Oocyte Mechanics and Morphogenesis
Principal Investigators: Marie-Emilie TERRET, CR1 INSERM & Marie-Hélène Verlhac, DR1 CNRS
Our goal aims at understanding how a female gamete turns into a viable embryo, using morphological and biophysical approaches of meiotic divisions.
Our group studies the last stages of murine oogenesis, consisting in two successive asymmetric divisions without intervening DNA replication (Figure 1). It produces functional female gametes, the oocytes, required for sexual reproduction. Meiotic divisions can be reproduced and followed in vitro on synchronized population of cells. They are extremely asymmetric in size of the daughter cells, which allows the preservation of maternal stores required for embryo development. For that, oocytes rely on off-center spindle positioning, challenged by the lack of canonical centers of microtubule nucleation, namely centrosomes. During the last 5 years, we have identified mechanisms regulating the positioning of meiotic chromosomes in the absence of canonical centrosomes, processes that might have their share in the innate susceptibility of the female gamete to produce errors in chromosome segregation.
Figure 1: End of oocyte growth, meiotic divisions and early development in mammals. During their growth in the ovary, oocytes are arrested in Prophase I of meiosis. Under a maturation-inducing hormone, they resume meiosis and undergo two successive asymmetric meiotic divisions, without intervening DNA replication. NEBD (Nuclear Envelope BreakDown) marks the entry into meiotic divisions. DNA is in blue (dark blue for nucleolus) and microtubules in green. The black arrows indicate the direction of chromosome motion.

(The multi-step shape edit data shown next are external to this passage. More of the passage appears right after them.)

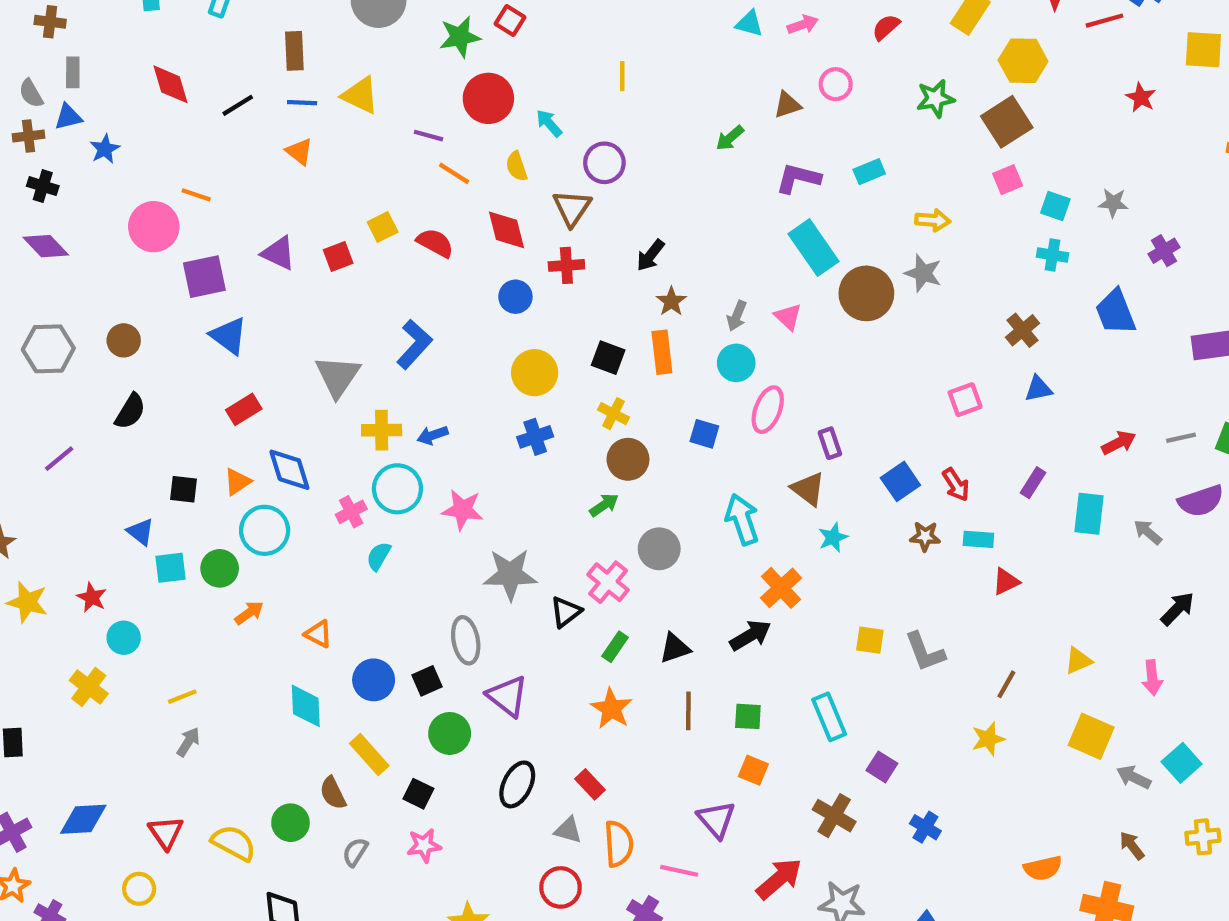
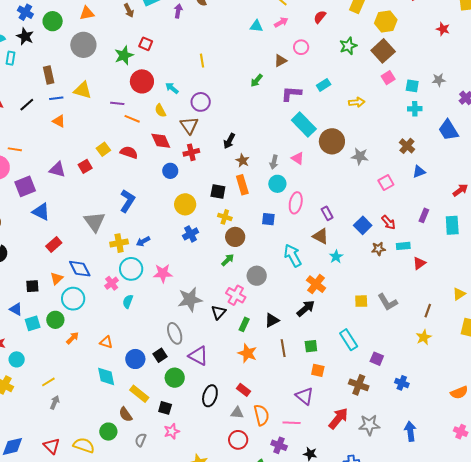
gray star: (923, 273) -> (360, 156), moved

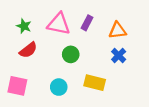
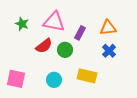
purple rectangle: (87, 23) -> (80, 33), moved
red semicircle: (28, 50) -> (44, 46), moved

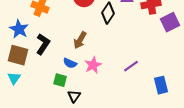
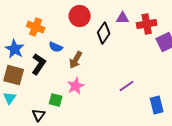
blue semicircle: (70, 63) -> (56, 47), moved
pink star: (93, 65) -> (76, 86), moved
black triangle: (74, 96) -> (39, 115), moved

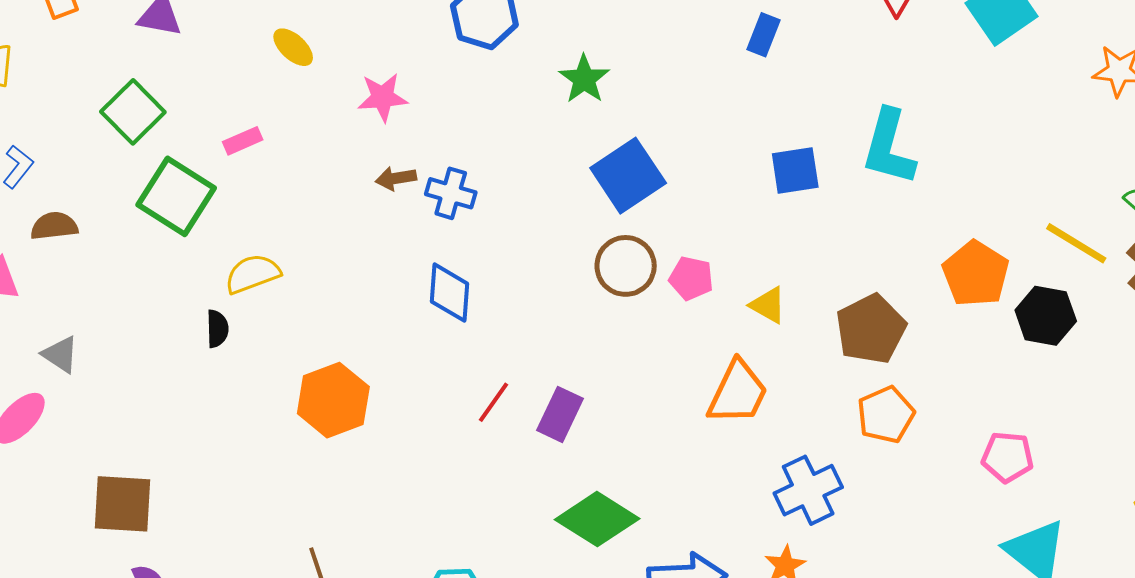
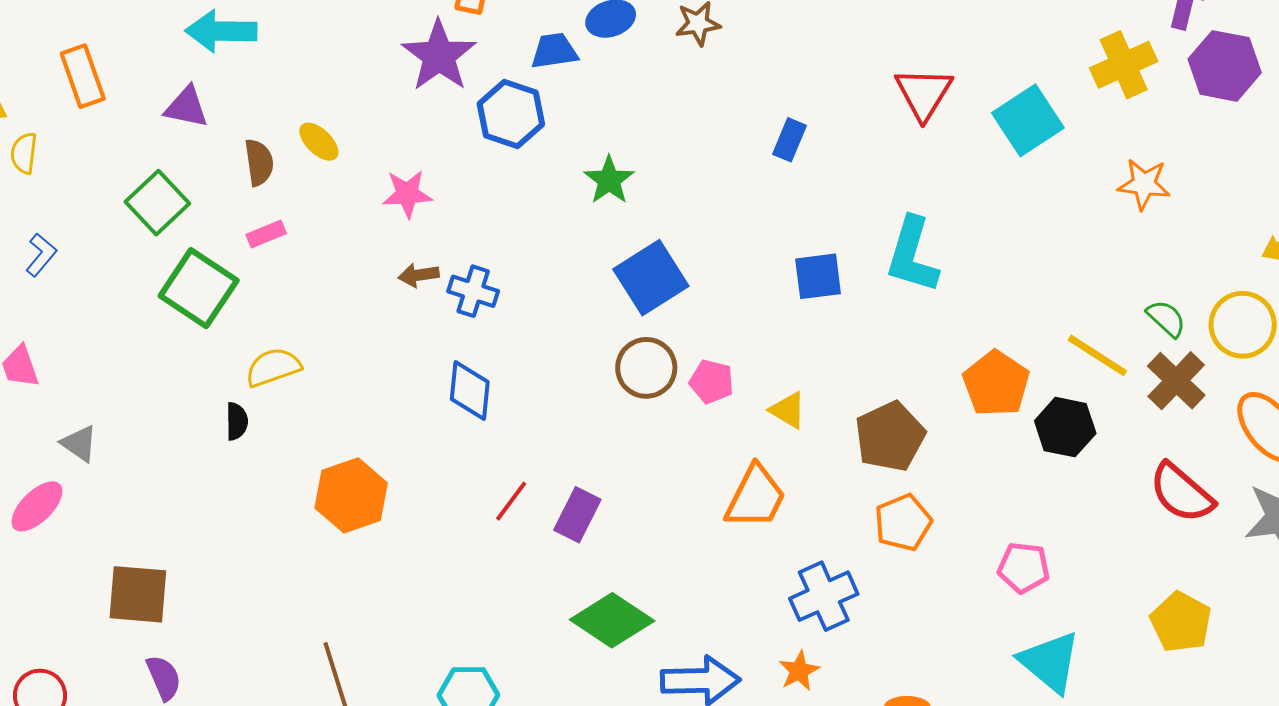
brown semicircle: (54, 226) -> (259, 162), moved, turned 87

1/ A pressure gradient to position the nucleus
In oocytes from many species, nucleus position defines the future axis of the embryo and of the adult. However, in mammals, the oocyte nucleus is centrally located and does not instruct any future embryo axis. Yet an off-center nucleus correlates with a poor outcome for mouse and human oocyte development, arguing that central positioning is important for later embryo development. This is surprising since oocytes further undergo two extremely asymmetric divisions in size, requiring an off-centering of their chromosomes (Figure 1). Since oocytes in most organisms lack centrosomes, they cannot use centrosome-based nucleus positioning. Thanks to a multidisciplinary approach, we recently discovered how the nucleus robustly localizes in a unique manner at the center of mouse oocytes via actin-based mechanisms (Almonacid NCB 2015).
Figure 2: Formin 2 (Fmn 2) -/- oocytes present an off-center nucleus and display no cytoplasmic F-actin mesh. The introduction of Formin 2 into Fmn2-/- oocytes rapidly rescues the F-actin cytoplasmic mesh and in about 5h the central position of the nucleus. The black arrows indicate the direction of the pressure gradient exerted by actin-positive vesicles on the nucleus.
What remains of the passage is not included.